By the age of 28 he was married, had two sons and was in deep debt. The hazardous, hard work in Newfoundland was steady and paid well — $95 per week.  

His letters home reflect his yearning for his young wife, his children and the extended family. They covered the mundane — from money worries to meals and the biting cold, but they also underscore his brilliance as he reflected on the nature of man, amid wartime deprivations, to man’s place in nature and the universe.

Here are two samples: 

“Never mind sending a radio. I am the envy of the camp. The reason: Mom’s pickled herring. Boy. It is good.”

March 17, 1942

“The days are getting colder and colder. A man’s past and home seem far away indeed. If not where for the mail here, it would seem that we have been forgotten and become lost souls in a world gone mad. Yet each morning we arise, knowing each in his own little way, like a tiny mole buried in the earth, serves some purpose and is part of the whole that shall someday be able to say, we helped build Argentia (Newfoundland). We built it well, for we built it for those who shall need it in the crucial days ahead.

“Planes will land here, and pilots will probably never stop to reflect on the toil and hardship men underwent that their wheels might have firm ground to set down on.

“Sailors and marines will dwell in the houses we build for them, yet, never think of the men who built them. Each man here does a job, an important job. We don’t wear uniforms and we don’t have brass bands, but we have a loyalty to our country as sincere and as true that they may well be proud of the men of the mud of Argentia, who built another link in the steel ring of defense bases of Uncle Sam.”

5 a.m. November 27, 1941 

While my father’s love of law inspired two of my brothers to become attorneys, it was his love of words and writing that fueled my own journalism and writing career.

And it was his awe-filled description of the Aurora Borealis that inspired my decades long dream to see the Northern Lights. This year, thanks to my sweet husband, this trip was gloriously planned.

The day we crossed a snowy windblown highway to Borealis Basecamp, 28 miles outside of Fairbanks, Alaska, it was a “balmy” 1 degree F, up from -37 just two days before. “It’s a nice day,” our driver cheerfully told us. “That’s what we say anytime it’s above zero.” 

Unlike my father who witnessed the auroras standing outside in the wind and cold, we “hunkered down” to witness them indoors in bed, and in style — in one of 20 modern geodesic igloos with a clear plexiglass ceiling, complete with luxury sheets and front desk “wake-up” calls alerting us to aurora appearances!

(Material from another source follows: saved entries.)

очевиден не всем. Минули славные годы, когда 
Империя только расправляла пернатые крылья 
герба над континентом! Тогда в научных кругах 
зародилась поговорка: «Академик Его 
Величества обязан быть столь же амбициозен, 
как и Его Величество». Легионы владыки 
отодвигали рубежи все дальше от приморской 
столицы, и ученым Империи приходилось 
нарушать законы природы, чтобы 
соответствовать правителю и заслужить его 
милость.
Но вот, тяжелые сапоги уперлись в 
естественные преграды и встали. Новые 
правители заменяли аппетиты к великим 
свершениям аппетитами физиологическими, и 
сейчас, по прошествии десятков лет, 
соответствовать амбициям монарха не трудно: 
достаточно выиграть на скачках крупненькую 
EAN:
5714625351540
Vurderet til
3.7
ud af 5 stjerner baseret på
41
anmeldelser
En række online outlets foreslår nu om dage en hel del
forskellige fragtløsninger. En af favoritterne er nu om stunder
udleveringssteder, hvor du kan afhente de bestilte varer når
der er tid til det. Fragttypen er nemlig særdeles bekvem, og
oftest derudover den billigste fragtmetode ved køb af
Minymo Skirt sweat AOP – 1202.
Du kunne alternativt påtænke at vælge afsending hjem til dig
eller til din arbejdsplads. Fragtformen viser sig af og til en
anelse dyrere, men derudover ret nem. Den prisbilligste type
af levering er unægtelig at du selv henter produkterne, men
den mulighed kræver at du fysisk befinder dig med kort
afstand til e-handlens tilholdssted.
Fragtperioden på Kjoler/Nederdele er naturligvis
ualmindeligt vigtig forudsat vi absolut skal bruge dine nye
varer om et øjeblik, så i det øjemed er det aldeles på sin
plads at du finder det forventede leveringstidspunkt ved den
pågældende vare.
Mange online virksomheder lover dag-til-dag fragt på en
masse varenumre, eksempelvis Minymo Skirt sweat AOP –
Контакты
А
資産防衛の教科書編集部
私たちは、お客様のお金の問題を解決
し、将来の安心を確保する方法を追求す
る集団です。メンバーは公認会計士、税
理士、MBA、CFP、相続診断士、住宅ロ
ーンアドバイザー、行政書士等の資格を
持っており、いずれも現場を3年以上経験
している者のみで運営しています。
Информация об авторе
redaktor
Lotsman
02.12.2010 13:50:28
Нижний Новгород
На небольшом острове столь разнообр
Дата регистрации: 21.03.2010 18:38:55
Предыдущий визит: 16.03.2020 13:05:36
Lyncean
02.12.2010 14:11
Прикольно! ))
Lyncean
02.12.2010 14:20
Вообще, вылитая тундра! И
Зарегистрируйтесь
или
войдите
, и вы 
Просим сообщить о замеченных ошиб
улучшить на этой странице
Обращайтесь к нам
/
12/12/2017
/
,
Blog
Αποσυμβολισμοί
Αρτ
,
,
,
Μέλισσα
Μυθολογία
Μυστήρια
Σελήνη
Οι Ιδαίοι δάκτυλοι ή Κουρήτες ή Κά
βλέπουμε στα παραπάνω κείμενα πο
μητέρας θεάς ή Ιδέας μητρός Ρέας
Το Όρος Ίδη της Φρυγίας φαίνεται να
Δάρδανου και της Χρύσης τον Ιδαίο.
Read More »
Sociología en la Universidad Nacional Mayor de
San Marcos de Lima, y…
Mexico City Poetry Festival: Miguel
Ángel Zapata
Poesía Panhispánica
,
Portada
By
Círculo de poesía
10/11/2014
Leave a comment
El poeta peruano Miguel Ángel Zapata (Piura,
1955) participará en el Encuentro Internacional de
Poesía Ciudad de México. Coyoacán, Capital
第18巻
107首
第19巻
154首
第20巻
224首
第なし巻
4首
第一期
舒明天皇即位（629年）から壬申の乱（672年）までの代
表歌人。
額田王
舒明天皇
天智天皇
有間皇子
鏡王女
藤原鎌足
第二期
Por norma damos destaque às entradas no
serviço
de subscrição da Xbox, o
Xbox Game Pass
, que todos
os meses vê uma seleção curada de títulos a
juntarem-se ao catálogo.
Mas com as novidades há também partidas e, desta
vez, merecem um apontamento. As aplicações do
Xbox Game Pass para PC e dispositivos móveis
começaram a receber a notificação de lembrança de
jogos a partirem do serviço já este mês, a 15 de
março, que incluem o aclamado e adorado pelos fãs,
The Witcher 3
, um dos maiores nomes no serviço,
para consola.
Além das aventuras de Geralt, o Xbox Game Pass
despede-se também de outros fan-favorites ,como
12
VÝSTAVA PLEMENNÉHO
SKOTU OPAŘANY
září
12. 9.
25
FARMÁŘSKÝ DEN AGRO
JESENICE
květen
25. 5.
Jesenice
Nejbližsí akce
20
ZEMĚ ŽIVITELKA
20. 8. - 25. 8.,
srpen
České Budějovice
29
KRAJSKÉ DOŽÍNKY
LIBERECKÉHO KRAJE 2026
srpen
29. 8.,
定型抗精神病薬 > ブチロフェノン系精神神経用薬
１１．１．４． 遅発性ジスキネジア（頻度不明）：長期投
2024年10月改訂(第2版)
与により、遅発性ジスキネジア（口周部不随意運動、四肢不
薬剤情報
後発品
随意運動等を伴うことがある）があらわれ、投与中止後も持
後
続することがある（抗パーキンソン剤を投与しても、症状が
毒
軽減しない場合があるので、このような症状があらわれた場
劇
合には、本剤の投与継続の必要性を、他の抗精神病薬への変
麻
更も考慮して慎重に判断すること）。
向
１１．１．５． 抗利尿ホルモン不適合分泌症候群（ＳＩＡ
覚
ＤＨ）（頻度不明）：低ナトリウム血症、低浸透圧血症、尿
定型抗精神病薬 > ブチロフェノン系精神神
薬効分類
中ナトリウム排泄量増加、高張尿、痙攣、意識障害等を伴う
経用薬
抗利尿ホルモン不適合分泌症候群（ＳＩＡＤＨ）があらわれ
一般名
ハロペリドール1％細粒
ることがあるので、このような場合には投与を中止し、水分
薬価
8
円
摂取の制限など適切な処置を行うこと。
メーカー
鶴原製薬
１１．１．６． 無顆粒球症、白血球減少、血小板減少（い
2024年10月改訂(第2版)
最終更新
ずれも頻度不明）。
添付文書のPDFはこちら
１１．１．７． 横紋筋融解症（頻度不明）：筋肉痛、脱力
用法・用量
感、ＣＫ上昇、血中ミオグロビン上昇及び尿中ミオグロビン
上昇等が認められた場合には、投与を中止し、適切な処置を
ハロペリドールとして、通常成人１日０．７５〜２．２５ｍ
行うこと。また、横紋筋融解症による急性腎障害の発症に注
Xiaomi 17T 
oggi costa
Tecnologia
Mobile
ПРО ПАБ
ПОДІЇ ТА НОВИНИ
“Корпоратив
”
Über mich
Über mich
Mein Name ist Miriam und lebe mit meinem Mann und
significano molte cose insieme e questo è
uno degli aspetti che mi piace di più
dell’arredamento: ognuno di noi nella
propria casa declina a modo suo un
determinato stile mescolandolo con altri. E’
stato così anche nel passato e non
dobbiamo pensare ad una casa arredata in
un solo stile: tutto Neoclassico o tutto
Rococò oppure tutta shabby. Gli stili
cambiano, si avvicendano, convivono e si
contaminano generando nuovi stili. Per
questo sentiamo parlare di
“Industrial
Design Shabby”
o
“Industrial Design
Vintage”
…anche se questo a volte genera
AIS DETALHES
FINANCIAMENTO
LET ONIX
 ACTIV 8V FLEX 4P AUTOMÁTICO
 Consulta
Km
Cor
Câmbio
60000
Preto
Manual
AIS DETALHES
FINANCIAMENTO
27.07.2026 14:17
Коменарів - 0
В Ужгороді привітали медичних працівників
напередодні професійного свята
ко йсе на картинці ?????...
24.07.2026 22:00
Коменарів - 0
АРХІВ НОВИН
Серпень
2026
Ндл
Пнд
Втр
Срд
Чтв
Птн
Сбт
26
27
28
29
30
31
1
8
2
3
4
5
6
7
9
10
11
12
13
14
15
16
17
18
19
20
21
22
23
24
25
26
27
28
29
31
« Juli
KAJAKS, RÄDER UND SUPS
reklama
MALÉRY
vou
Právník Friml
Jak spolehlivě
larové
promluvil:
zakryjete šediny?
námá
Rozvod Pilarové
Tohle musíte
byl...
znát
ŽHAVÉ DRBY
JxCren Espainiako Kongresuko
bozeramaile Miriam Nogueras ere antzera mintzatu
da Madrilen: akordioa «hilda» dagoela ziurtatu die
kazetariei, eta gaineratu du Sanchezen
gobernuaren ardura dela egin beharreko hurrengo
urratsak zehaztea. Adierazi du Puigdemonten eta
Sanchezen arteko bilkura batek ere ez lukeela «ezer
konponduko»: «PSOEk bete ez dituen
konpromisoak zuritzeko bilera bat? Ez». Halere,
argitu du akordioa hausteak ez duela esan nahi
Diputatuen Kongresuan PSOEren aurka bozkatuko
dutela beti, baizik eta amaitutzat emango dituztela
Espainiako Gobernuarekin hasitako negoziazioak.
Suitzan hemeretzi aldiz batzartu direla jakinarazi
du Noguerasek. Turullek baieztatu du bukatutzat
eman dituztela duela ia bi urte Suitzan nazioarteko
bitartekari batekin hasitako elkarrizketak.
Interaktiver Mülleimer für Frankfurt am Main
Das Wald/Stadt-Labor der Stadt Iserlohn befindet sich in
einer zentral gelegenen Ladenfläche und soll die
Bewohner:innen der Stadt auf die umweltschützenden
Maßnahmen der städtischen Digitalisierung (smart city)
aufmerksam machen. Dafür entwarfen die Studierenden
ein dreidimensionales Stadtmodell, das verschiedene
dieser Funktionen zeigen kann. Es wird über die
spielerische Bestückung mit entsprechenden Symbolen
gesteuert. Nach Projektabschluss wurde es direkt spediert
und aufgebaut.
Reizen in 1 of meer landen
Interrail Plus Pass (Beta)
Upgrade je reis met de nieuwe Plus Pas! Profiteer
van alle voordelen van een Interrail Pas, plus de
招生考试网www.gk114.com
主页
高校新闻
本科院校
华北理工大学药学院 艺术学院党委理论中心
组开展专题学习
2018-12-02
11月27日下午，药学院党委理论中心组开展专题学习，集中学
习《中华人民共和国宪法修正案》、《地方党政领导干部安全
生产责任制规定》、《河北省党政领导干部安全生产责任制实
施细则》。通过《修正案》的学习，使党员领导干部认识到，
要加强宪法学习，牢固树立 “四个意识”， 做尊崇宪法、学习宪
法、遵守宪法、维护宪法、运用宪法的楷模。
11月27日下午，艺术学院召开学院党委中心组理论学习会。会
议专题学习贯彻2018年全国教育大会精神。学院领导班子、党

Throughout his planning for this trip, my husband worried I would be disappointed if we didn’t see the often-elusive Northern Lights, but I was all in for the adventure which included a dog sled ride with a champion “musher.”

I knew that even if we didn’t see the lights, I wouldn’t be “too” disappointed. The truth is I had already seen them years ago — through my father’s eyes and words, written eight decades before in magnificent wonder to my mother from blistering cold southeastern Newfoundland.

His legacy of love, words and awe has served me well in work, marriage and every aspect of my life. Big Julie lived a hard life, but his model of goodness and care for family and strangers made him a gitte nishima. 

It’s a model I’ve always worked to emulate.

Yes, my husband and I did see the swirling green-blue bands, sometimes vivid, sometimes pale wisps, of the Northern Lights both nights, twice each night. 

At one point on that second night, buffeted by the vast solar winds and the magnetosphere, the auroras spread across the sky like fingers of a giant, glowing hand. 

In that moment, I felt what I really had come to find — connection and communion with my father.